[Collected data]
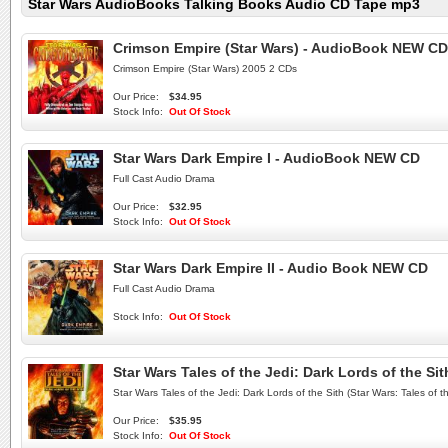
Star Wars AudioBooks Talking Books Audio CD Tape mp3
Crimson Empire (Star Wars) - AudioBook NEW CD
Crimson Empire (Star Wars) 2005 2 CDs
Our Price:
$34.95
Stock Info:
Out Of Stock
Star Wars Dark Empire I - AudioBook NEW CD
Full Cast Audio Drama
Our Price:
$32.95
Stock Info:
Out Of Stock
Star Wars Dark Empire II - Audio Book NEW CD
Full Cast Audio Drama
Stock Info:
Out Of Stock
Star Wars Tales of the Jedi: Dark Lords of the Sit
Star Wars Tales of the Jedi: Dark Lords of the Sith (Star Wars: Tales of 
Our Price:
$35.95
Stock Info:
Out Of Stock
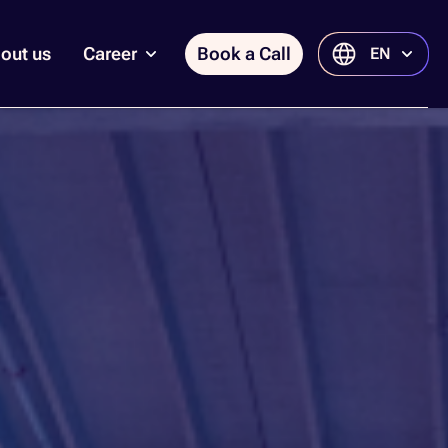
out us
Career
Book a Call
EN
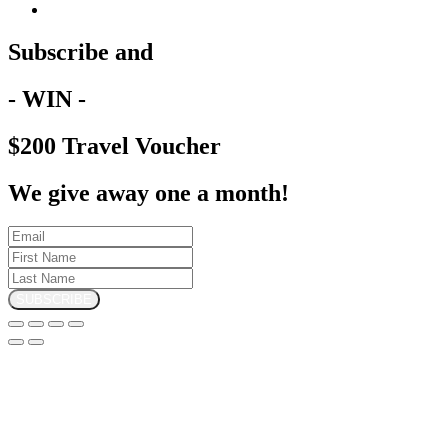
Subscribe and
- WIN -
$200 Travel Voucher
We give away one a month!
SUBSCRIBE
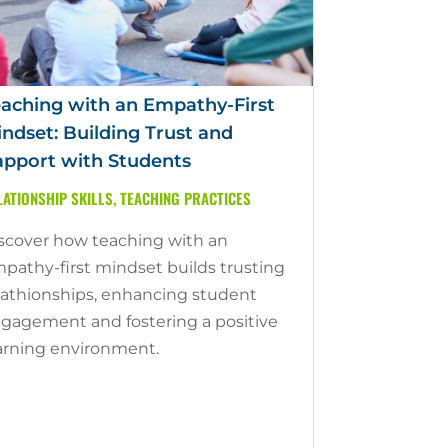
aching with an Empathy-First
ndset: Building Trust and
pport with Students
LATIONSHIP SKILLS
,
TEACHING PRACTICES
scover how teaching with an
pathy-first mindset builds trusting
lathionships, enhancing student
gagement and fostering a positive
arning environment.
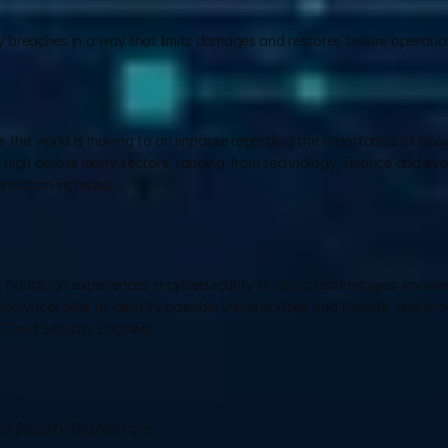
y breaches in a way that limits damages and restores secure operatio
as the world is moving to an impasse regarding the importance of cloud
high across many sectors, ranging from technology, finance and even
ormation increase.
ds; hands-on experiences in cybersecurity or cloud technologies; knowle
lytical skills to identify possible vulnerabilities and threats; and kn
Cloud Security Engineer.
ud Security Engineer are:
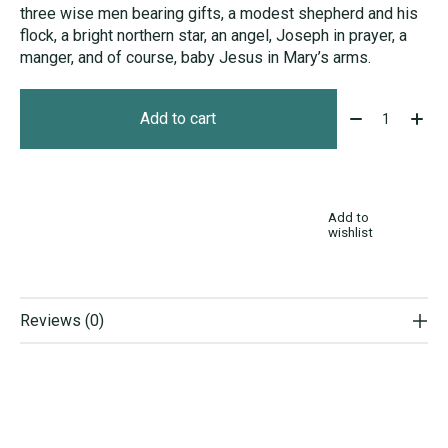
three wise men bearing gifts, a modest shepherd and his
flock, a bright northern star, an angel, Joseph in prayer, a
manger, and of course, baby Jesus in Mary’s arms.
Quantity:
Add to cart
Add to
wishlist
Reviews (0)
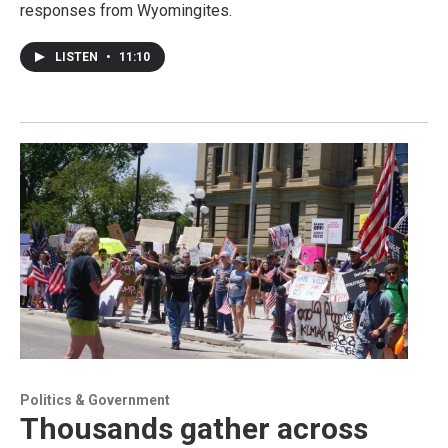
responses from Wyomingites.
LISTEN
•
11:10
Politics & Government
Thousands gather across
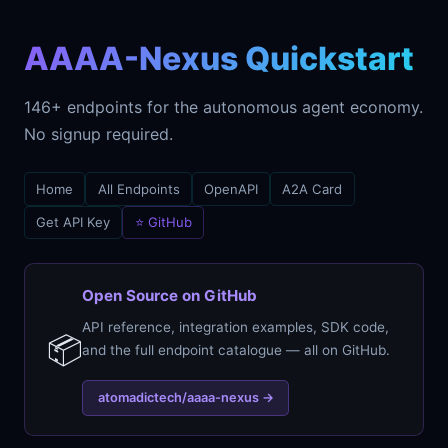
AAAA-Nexus Quickstart
146+ endpoints for the autonomous agent economy.
No signup required.
Home
All Endpoints
OpenAPI
A2A Card
Get API Key
⭐ GitHub
Open Source on GitHub
API reference, integration examples, SDK code,
📦
and the full endpoint catalogue — all on GitHub.
atomadictech/aaaa-nexus →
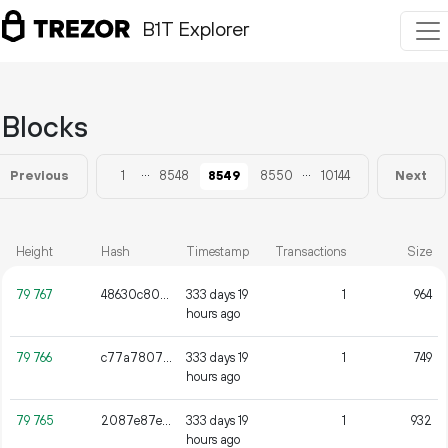
B1T Explorer
Blocks
...
...
1
8548
8549
8550
10144
Previous
Next
Height
Hash
Timestamp
Transactions
Size
79
767
48630c8075828338fe19cc37f32b842fdee46b6bbcc79045656d142e6da27cf2
333 days 19
1
964
hours ago
79
766
c77a78071f3de56da5ff724a02d32749534efeeb1823d2eb6b12ed90a1c7d964
333 days 19
1
749
hours ago
79
765
2087e87e37fde1b23b78839815c07e385db450f751c0d1a95fade304af42d6a8
333 days 19
1
932
hours ago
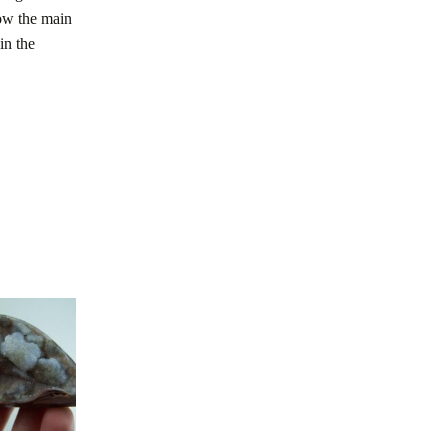
low the main
in the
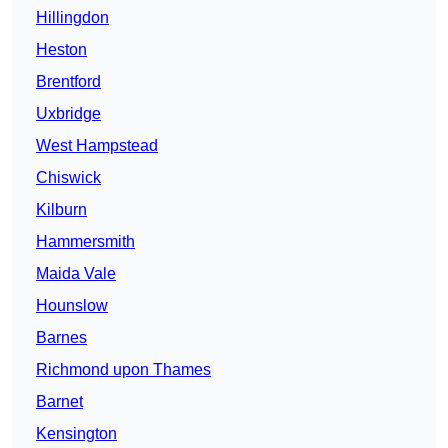
Hillingdon
Heston
Brentford
Uxbridge
West Hampstead
Chiswick
Kilburn
Hammersmith
Maida Vale
Hounslow
Barnes
Richmond upon Thames
Barnet
Kensington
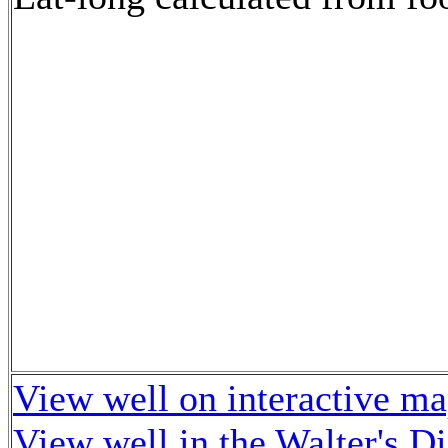
View well on interactive m
View well in the Walter's D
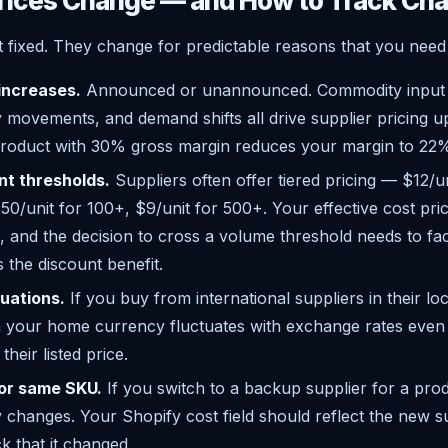
rices Change — and How to Track Ch
t fixed. They change for predictable reasons that you need 
 increases.
Announced or unannounced. Commodity input p
 movements, and demand shifts all drive supplier pricing u
product with 30% gross margin reduces your margin to 22
nt thresholds.
Suppliers often offer tiered pricing — $12/u
50/unit for 100+, $9/unit for 500+. Your effective cost pr
, and the decision to cross a volume threshold needs to fac
s the discount benefit.
uations.
If you buy from international suppliers in their lo
in your home currency fluctuates with exchange rates even
heir listed price.
for same SKU.
If you switch to a backup supplier for a prod
y changes. Your Shopify cost field should reflect the new s
k that it changed.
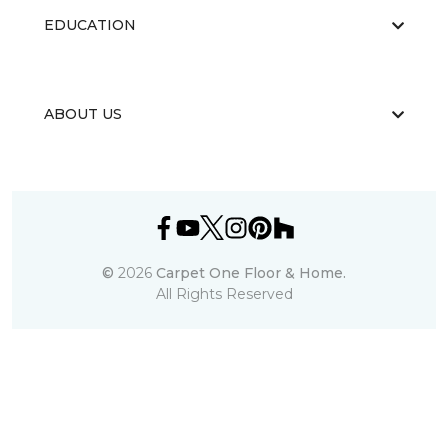
EDUCATION
ABOUT US
©
2026
Carpet One Floor & Home.
All Rights Reserved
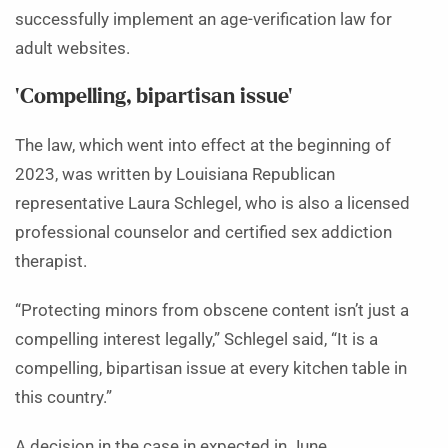
successfully implement an age-verification law for
adult websites.
‘Compelling, bipartisan issue’
The law, which went into effect at the beginning of
2023, was written by Louisiana Republican
representative Laura Schlegel, who is also a licensed
professional counselor and certified sex addiction
therapist.
“Protecting minors from obscene content isn’t just a
compelling interest legally,” Schlegel said, “It is a
compelling, bipartisan issue at every kitchen table in
this country.”
A decision in the case in expected in June.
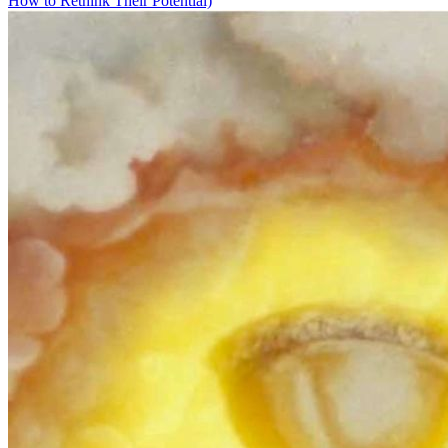
How to Rethink Their Potential)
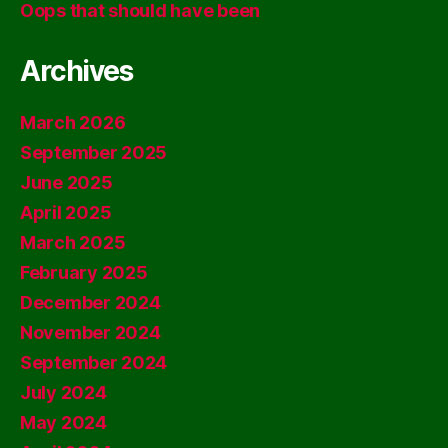
Oops that should have been
Archives
March 2026
September 2025
June 2025
April 2025
March 2025
February 2025
December 2024
November 2024
September 2024
July 2024
May 2024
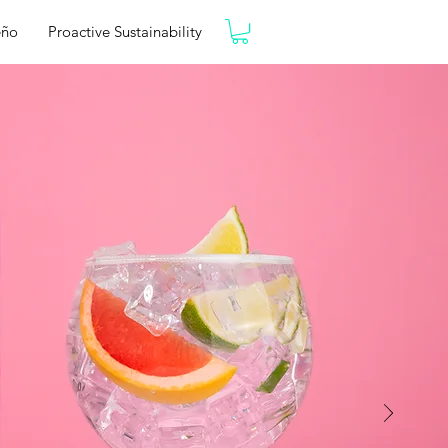
eño
Proactive Sustainability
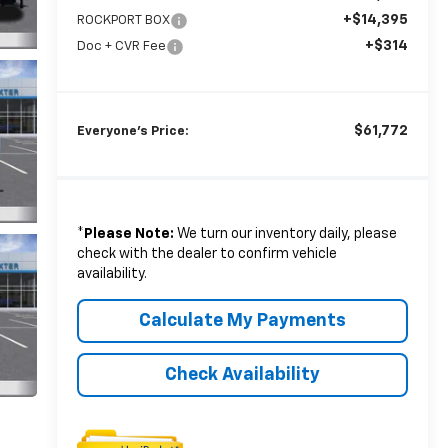
+$14,395
ROCKPORT BOX
+$314
Doc + CVR Fee
$61,772
Everyone's Price:
*
Please Note:
We turn our inventory daily, please
check with the dealer to confirm vehicle
availability.
Calculate My Payments
Check Availability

_What you need to do_
Restate each entry word for word. Omit every picture.

_Answer section_
Star Wars AudioBooks Talking Books Audio CD Tape mp3
Crimson Empire (Star Wars) - AudioBook NEW CD
Crimson Empire (Star Wars) 2005 2 CDs
Our Price:
$34.95
Stock Info:
Out Of Stock
Star Wars Dark Empire I - AudioBook NEW CD
Full Cast Audio Drama
Our Price:
$32.95
Stock Info:
Out Of Stock
Star Wars Dark Empire II - Audio Book NEW CD
Full Cast Audio Drama
Stock Info:
Out Of Stock
Star Wars Tales of the Jedi: Dark Lords of the Sit
Star Wars Tales of the Jedi: Dark Lords of the Sith (Star Wars: Tales of 
Our Price:
$35.95
Stock Info:
Out Of Stock
out us
Career
Book a Call
EN
Subscribe and
- WIN -
$200 Travel Voucher
We give away one a month!
SUBSCRIBE
aching with an Empathy-First
ndset: Building Trust and
pport with Students
LATIONSHIP SKILLS
,
TEACHING PRACTICES
scover how teaching with an
pathy-first mindset builds trusting
lathionships, enhancing student
gagement and fostering a positive
arning environment.
y breaches in a way that limits damages and restores secure operatio
as the world is moving to an impasse regarding the importance of cloud
high across many sectors, ranging from technology, finance and even
ormation increase.
ds; hands-on experiences in cybersecurity or cloud technologies; knowle
lytical skills to identify possible vulnerabilities and threats; and kn
Cloud Security Engineer.
ud Security Engineer are:
three wise men bearing gifts, a modest shepherd and his
flock, a bright northern star, an angel, Joseph in prayer, a
manger, and of course, baby Jesus in Mary’s arms.
Quantity:
Add to cart
Add to
wishlist
Reviews (0)
responses from Wyomingites.
LISTEN
•
11:10
Politics & Government
Thousands gather across
AAAA-Nexus Quickstart
146+ endpoints for the autonomous agent economy.
No signup required.
Home
All Endpoints
OpenAPI
A2A Card
Get API Key
⭐ GitHub
Open Source on GitHub
API reference, integration examples, SDK code,
📦
and the full endpoint catalogue — all on GitHub.
atomadictech/aaaa-nexus →
B1T Explorer
Blocks
...
...
1
8548
8549
8550
10144
Previous
Next
Height
Hash
Timestamp
Transactions
Size
79
767
48630c8075828338fe19cc37f32b842fdee46b6bbcc79045656d142e6da27cf2
333 days 19
1
964
hours ago
79
766
c77a78071f3de56da5ff724a02d32749534efeeb1823d2eb6b12ed90a1c7d964
333 days 19
1
749
hours ago
79
765
2087e87e37fde1b23b78839815c07e385db450f751c0d1a95fade304af42d6a8
333 days 19
1
932
hours ago
low the main
in the
Hillingdon
Heston
Brentford
Uxbridge
West Hampstead
Chiswick
Kilburn
Hammersmith
Maida Vale
Hounslow
Barnes
Richmond upon Thames
Barnet
Kensington
View well on interactive m
View well in the Walter's D
rices Change — and How to Track Ch
t fixed. They change for predictable reasons that you need 
 increases.
Announced or unannounced. Commodity input p
 movements, and demand shifts all drive supplier pricing u
product with 30% gross margin reduces your margin to 22
nt thresholds.
Suppliers often offer tiered pricing — $12/u
50/unit for 100+, $9/unit for 500+. Your effective cost pr
, and the decision to cross a volume threshold needs to fac
s the discount benefit.
uations.
If you buy from international suppliers in their lo
in your home currency fluctuates with exchange rates even
heir listed price.
for same SKU.
If you switch to a backup supplier for a prod
y changes. Your Shopify cost field should reflect the new s
k that it changed.
EDUCATION
ABOUT US
©
2026
Carpet One Floor & Home.
All Rights Reserved
successfully implement an age-verification law for
adult websites.
‘Compelling, bipartisan issue’
The law, which went into effect at the beginning of
2023, was written by Louisiana Republican
representative Laura Schlegel, who is also a licensed
professional counselor and certified sex addiction
therapist.
“Protecting minors from obscene content isn’t just a
compelling interest legally,” Schlegel said, “It is a
compelling, bipartisan issue at every kitchen table in
this country.”
A decision in the case in expected in June.
How to Rethink Their Potential)
Oops that should have been
Archives
March 2026
September 2025
June 2025
April 2025
March 2025
February 2025
December 2024
November 2024
September 2024
July 2024
May 2024
eño
Proactive Sustainability
+$14,395
ROCKPORT BOX
+$314
Doc + CVR Fee
$61,772
Everyone's Price:
*
Please Note:
We turn our inventory daily, please
check with the dealer to confirm vehicle
availability.
Calculate My Payments
Check Availability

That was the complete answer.